Task statement —
From the line that includes "1873 roku w łącznej liczbie około132" to the last line of the records, inclusive, repeat each line exactly.
── The input ──
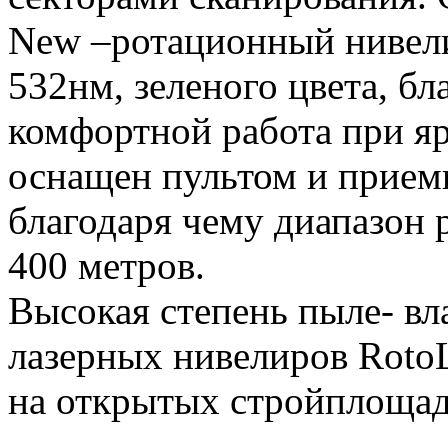
New –ротационный нивели
532нм, зеленого цвета, бл
комфортной работа при я
оснащен пультом и прием
благодаря чему диапазон 
400 метров.
Высокая степень пыле- вл
лазерных нивелиров RotoL
на открытых стройплощад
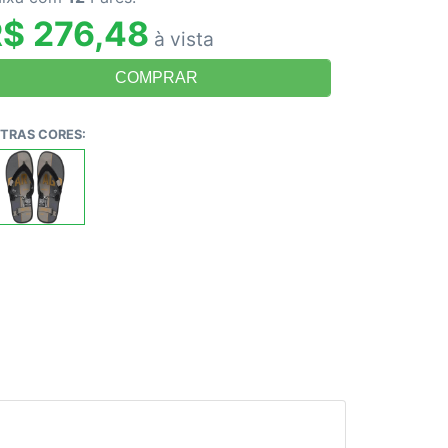
$ 276,48
à vista
TRAS CORES:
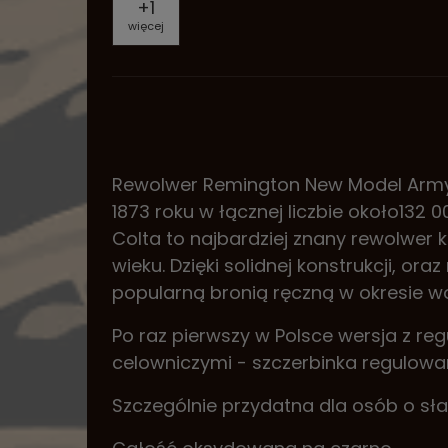
+
1
więcej
Rewolwer Remington New Model Army
1873 roku w łącznej liczbie około132
Colta to najbardziej znany rewolwer
wieku. Dzięki solidnej konstrukcji, or
popularną bronią ręczną w okresie wo
Po raz pierwszy w Polsce wersja z r
celowniczymi - szczerbinka regulowan
Szczególnie przydatna dla osób o sł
───
Your response —
1873 roku w łącznej liczbie około132
Colta to najbardziej znany rewolwer
wieku. Dzięki solidnej konstrukcji, or
popularną bronią ręczną w okresie wo
Po raz pierwszy w Polsce wersja z r
celowniczymi - szczerbinka regulowan
Szczególnie przydatna dla osób o sł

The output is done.